5. The rotor structure according to claim 4, wherein at least two positioning slots (11) are provided and are uniformly distributed along the outer circumferential surface of the rotor core (1), and the positioning posts (21) are provided in the same number as the positioning slots (11) and are in one-to-one correspondence.

6. A rotor structure according to claim 1 or 2, characterised in that the permanent magnets (2) are interference fitted with the rotor core (1).

7. The rotor structure according to claim 6, characterized in that the permanent magnets (2) are interference fitted with the sheath (5).

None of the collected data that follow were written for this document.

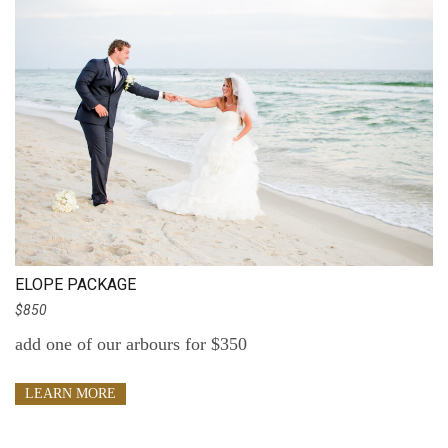
ELOPE PACKAGE
$850
add one of our arbours for $350
LEARN MORE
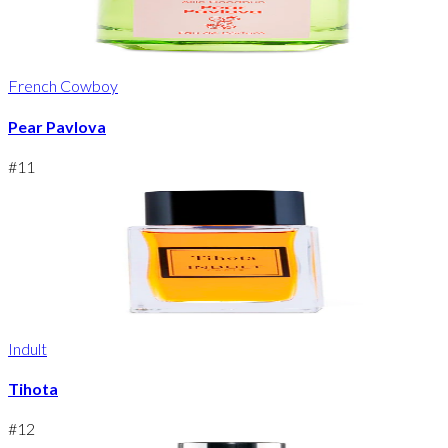
French Cowboy
Pear Pavlova
#
11
Indult
Tihota
#
12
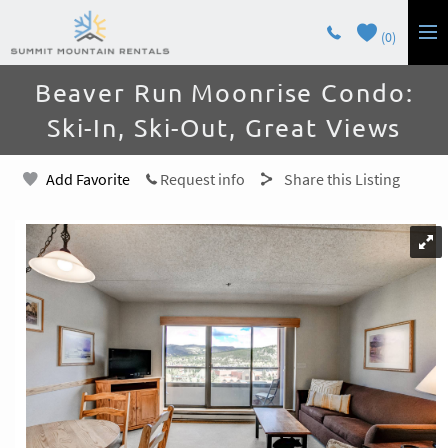
Skip to main content
0
You are here
Beaver Run Moonrise Condo:
LODGING
Ski-In, Ski-Out, Great Views
GUEST SERVICES
Add Favorite
Request info
Share this Listing
OWNERS
CONTACT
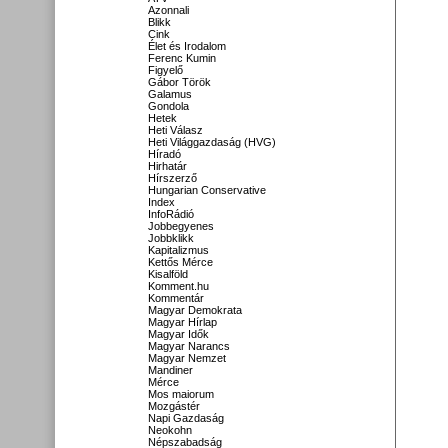
Azonnali
Blikk
Cink
Élet és Irodalom
Ferenc Kumin
Figyelő
Gábor Török
Galamus
Gondola
Hetek
Heti Válasz
Heti Világgazdaság (HVG)
Híradó
Hirhatár
Hírszerző
Hungarian Conservative
Index
InfoRádió
Jobbegyenes
Jobbklikk
Kapitalizmus
Kettős Mérce
Kisalföld
Komment.hu
Kommentár
Magyar Demokrata
Magyar Hírlap
Magyar Idők
Magyar Narancs
Magyar Nemzet
Mandiner
Mérce
Mos maiorum
Mozgástér
Napi Gazdaság
Neokohn
Népszabadság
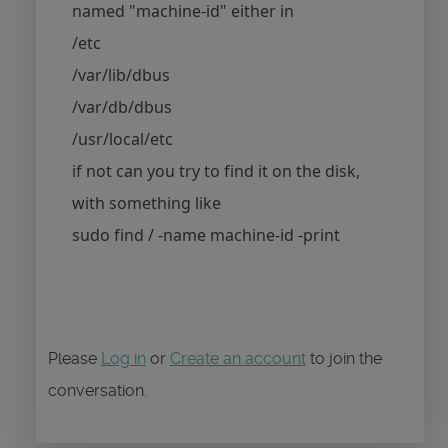
named "machine-id" either in
/etc
/var/lib/dbus
/var/db/dbus
/usr/local/etc
if not can you try to find it on the disk,
with something like
sudo find / -name machine-id -print
Please
Log in
or
Create an account
to join the
conversation.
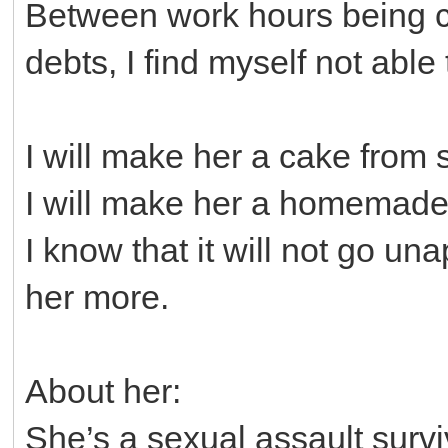
Between work hours being cut
debts, I find myself not able
I will make her a cake from 
I will make her a homemade
I know that it will not go una
her more.
About her:
She’s a sexual assault survi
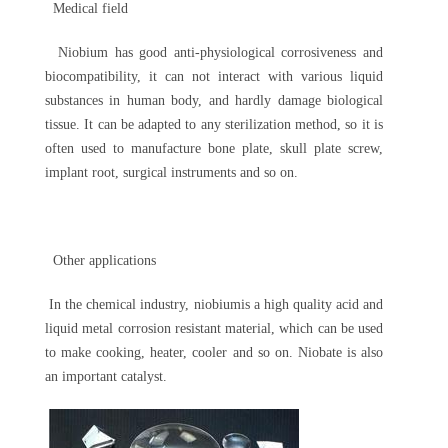
Medical field
Niobium has good anti-physiological corrosiveness and
biocompatibility, it can not interact with various liquid
substances in human body, and hardly damage biological
tissue. It can be adapted to any sterilization method, so it is
often used to manufacture bone plate, skull plate screw,
implant root, surgical instruments and so on.
Other applications
In the chemical industry, niobiumis a high quality acid and
liquid metal corrosion resistant material, which can be used
to make cooking, heater, cooler and so on. Niobate is also
an important catalyst.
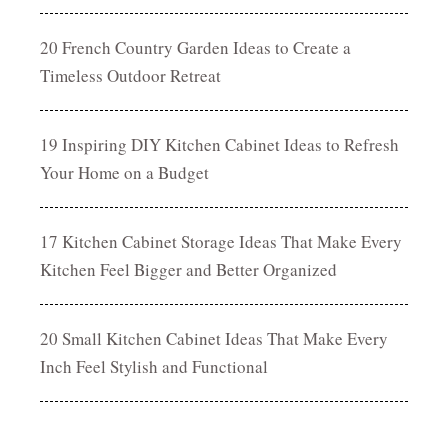
20 French Country Garden Ideas to Create a
Timeless Outdoor Retreat
19 Inspiring DIY Kitchen Cabinet Ideas to Refresh
Your Home on a Budget
17 Kitchen Cabinet Storage Ideas That Make Every
Kitchen Feel Bigger and Better Organized
20 Small Kitchen Cabinet Ideas That Make Every
Inch Feel Stylish and Functional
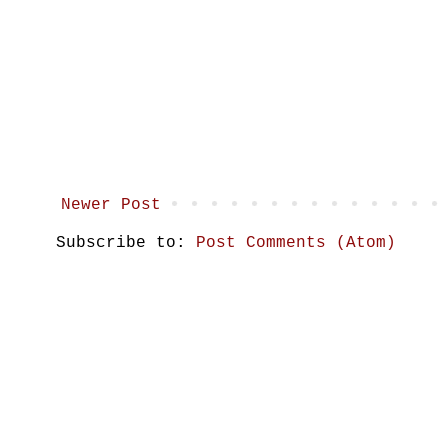
Newer Post
Subscribe to:
Post Comments (Atom)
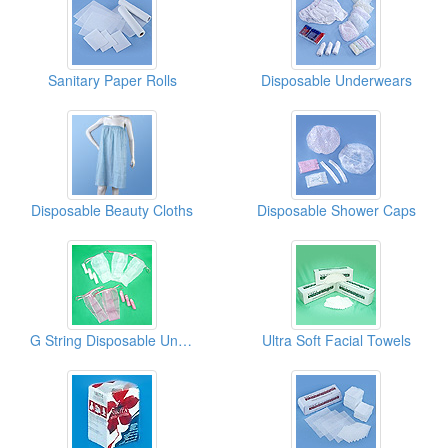
Sanitary Paper Rolls
Disposable Underwears
Disposable Beauty Cloths
Disposable Shower Caps
G String Disposable Underwear
Ultra Soft Facial Towels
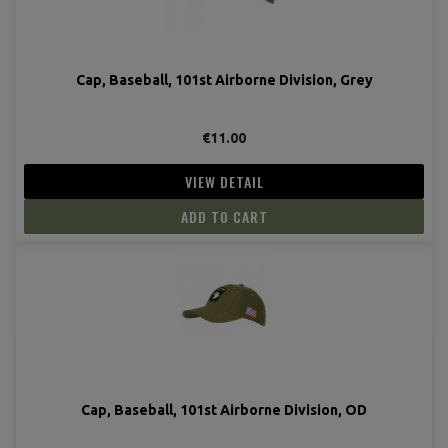
Cap, Baseball, 101st Airborne Division, Grey
€11.00
VIEW DETAIL
ADD TO CART
(2 revie
Cap, Baseball, 101st Airborne Division, OD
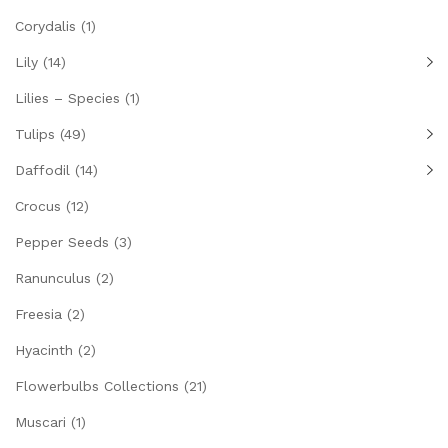
Corydalis
(1)
Lily
(14)
Lilies – Species
(1)
Tulips
(49)
Daffodil
(14)
Crocus
(12)
Pepper Seeds
(3)
Ranunculus
(2)
Freesia
(2)
Hyacinth
(2)
Flowerbulbs Collections
(21)
Muscari
(1)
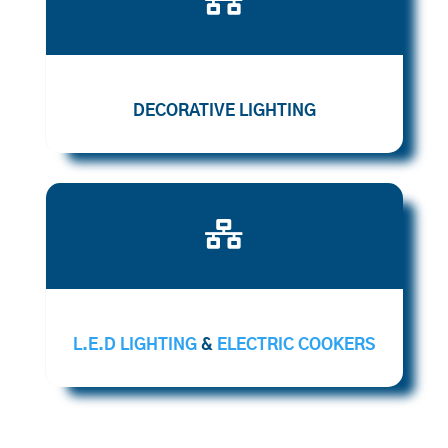
DECORATIVE LIGHTING

L.E.D LIGHTING
&
ELECTRIC COOKERS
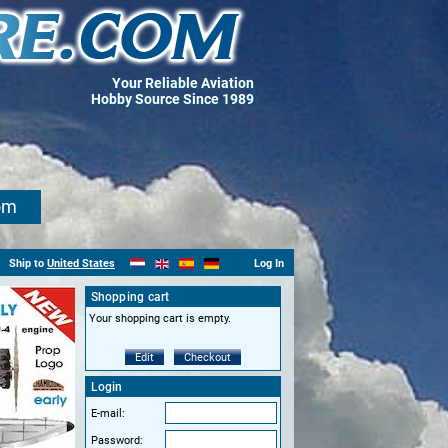
Your Reliable Aviation
Hobby Source Since 1989
om
Ship to
United States
Log In
Shopping cart
Your shopping cart is empty.
Edit
Checkout
Login
E-mail:
Password:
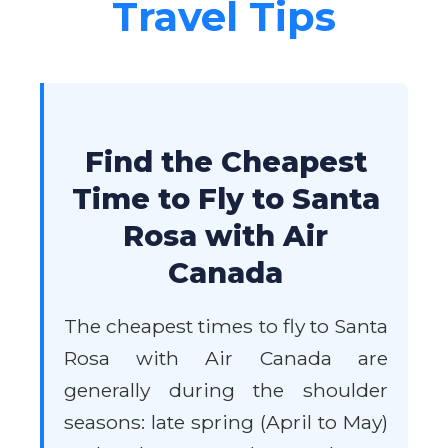
Travel Tips
Find the Cheapest
Time to Fly to Santa
Rosa with Air
Canada
The cheapest times to fly to Santa
Rosa with Air Canada are
generally during the shoulder
seasons: late spring (April to May)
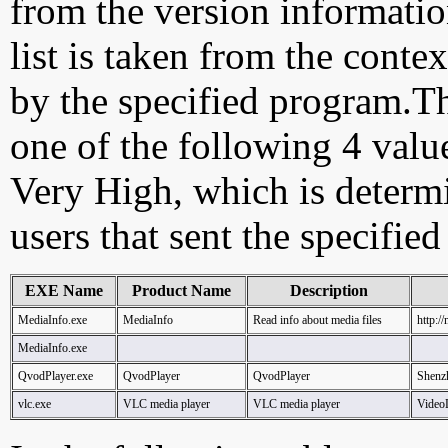
from the version information
list is taken from the cont
by the specified program.Th
one of the following 4 val
Very High, which is determ
users that sent the specified
EXE Name
Product Name
Description
MediaInfo.exe
MediaInfo
Read info about media files
http:/
MediaInfo.exe
QvodPlayer.exe
QvodPlayer
QvodPlayer
Shenz
vlc.exe
VLC media player
VLC media player
Vide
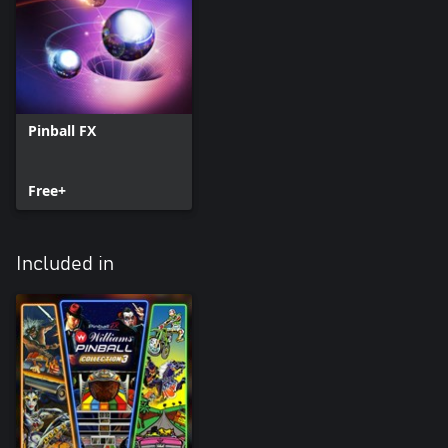
Pinball FX
Free+
Included in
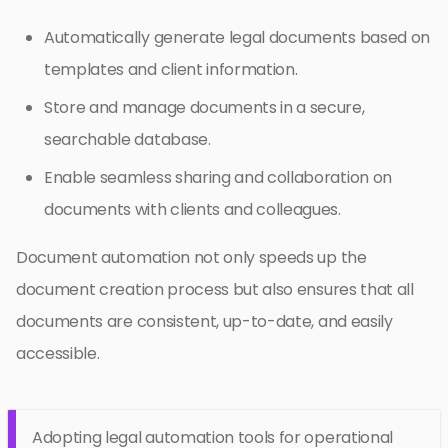
Automatically generate legal documents based on
templates and client information.
Store and manage documents in a secure,
searchable database.
Enable seamless sharing and collaboration on
documents with clients and colleagues.
Document automation not only speeds up the
document creation process but also ensures that all
documents are consistent, up-to-date, and easily
accessible.
Adopting legal automation tools for operational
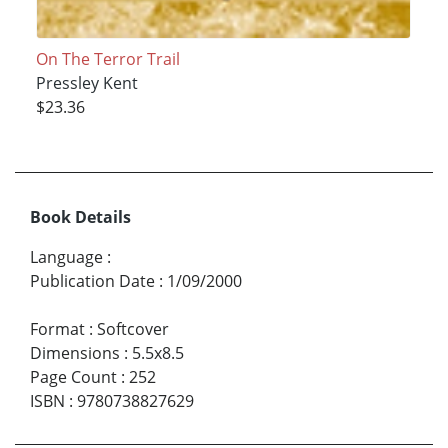
On The Terror Trail
Pressley Kent
$23.36
Book Details
Language
:
Publication Date
:
1/09/2000
Format
:
Softcover
Dimensions
:
5.5x8.5
Page Count
:
252
ISBN
:
9780738827629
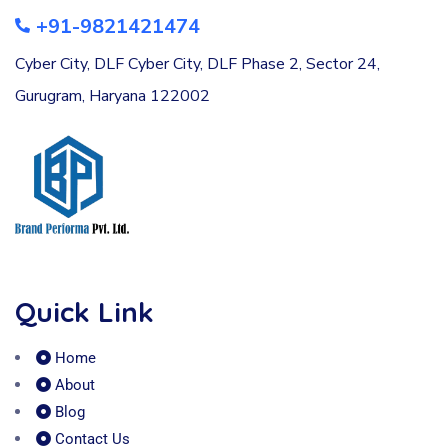
+91-9821421474
Cyber City, DLF Cyber City, DLF Phase 2, Sector 24,
Gurugram, Haryana 122002
Quick Link
Home
About
Blog
Contact Us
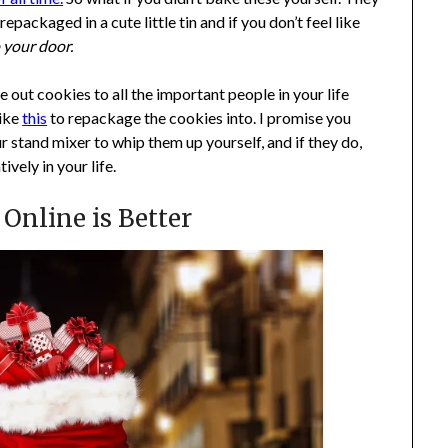
kaged in a cute little tin and if you don’t feel like
o your door.
ve out cookies to all the important people in your life
like
this
to repackage the cookies into. I promise you
ur stand mixer to whip them up yourself, and if they do,
vely in your life.
Online is Better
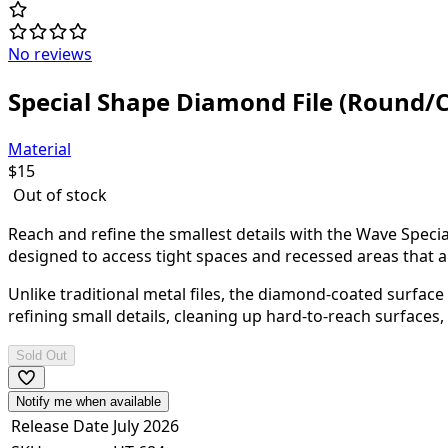
No reviews
Special Shape Diamond File (Round/C
Material
$
15
Out of stock
Reach and refine the smallest details with the Wave Specia
designed to access tight spaces and recessed areas that are
Unlike traditional metal files, the diamond-coated surface 
refining small details, cleaning up hard-to-reach surfaces, 
Sold Out
Notify me when available
Release Date
July 2026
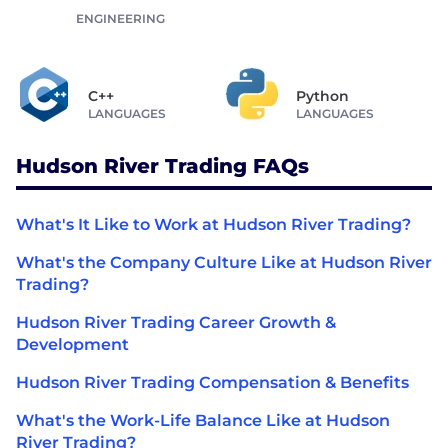
ENGINEERING
C++
Python
LANGUAGES
LANGUAGES
Hudson River Trading FAQs
What's It Like to Work at Hudson River Trading?
What's the Company Culture Like at Hudson River
Trading?
Hudson River Trading Career Growth &
Development
Hudson River Trading Compensation & Benefits
What's the Work-Life Balance Like at Hudson
River Trading?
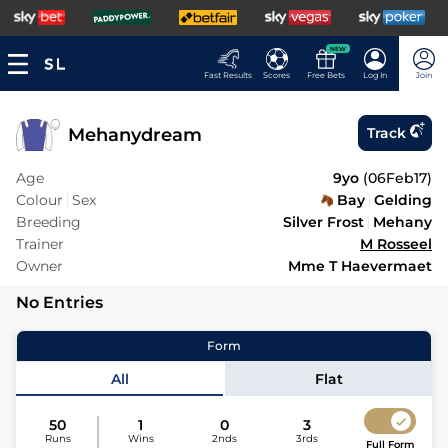
NEW
Fast Results
Scores
Free Bets
Log In
Join
Mehanydream
Track
Age
9yo
(
06Feb17
)
Colour
Sex
Bay
Gelding
Breeding
Silver Frost
Mehany
Trainer
M Rosseel
Owner
Mme T Haevermaet
No Entries
Form
All
Flat
50
1
0
3
Runs
Wins
2nds
3rds
Full Form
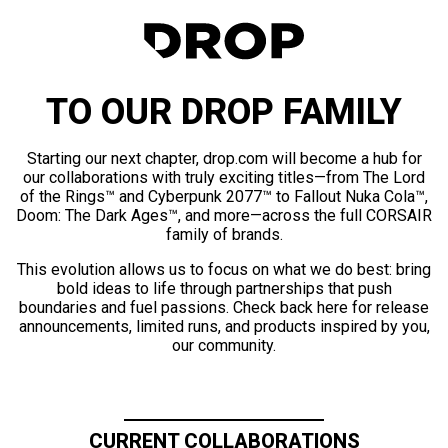
TO OUR DROP FAMILY
Starting our next chapter, drop.com will become a hub for
our collaborations with truly exciting titles—from The Lord
of the Rings™ and Cyberpunk 2077™ to Fallout Nuka Cola™,
Doom: The Dark Ages™, and more—across the full CORSAIR
family of brands.
This evolution allows us to focus on what we do best: bring
bold ideas to life through partnerships that push
boundaries and fuel passions. Check back here for release
announcements, limited runs, and products inspired by you,
our community.
CURRENT COLLABORATIONS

8. The rotor structure according to claim 1 or 2, wherein each of the rigid silicon pieces is provided with a rivet hole (12), and a plurality of the rigid silicon pieces are stacked and fixed together through the rivet holes (12) to form the rotor core (1).

9. A rotor structure according to claim 2, characterized in that the rotor core (1) and the first assembly slot (31), and the rotor core (1) and the second assembly slot (41) are assembled by shrink fitting.

10. Rotor structure according to claim 1 or 2, characterised in that the permanent magnets (2) are assembled with the rotor core (1) by shrink fitting.

11. An electrical machine, characterized in that the electrical machine comprises a rotor structure according to any of claims 1-10.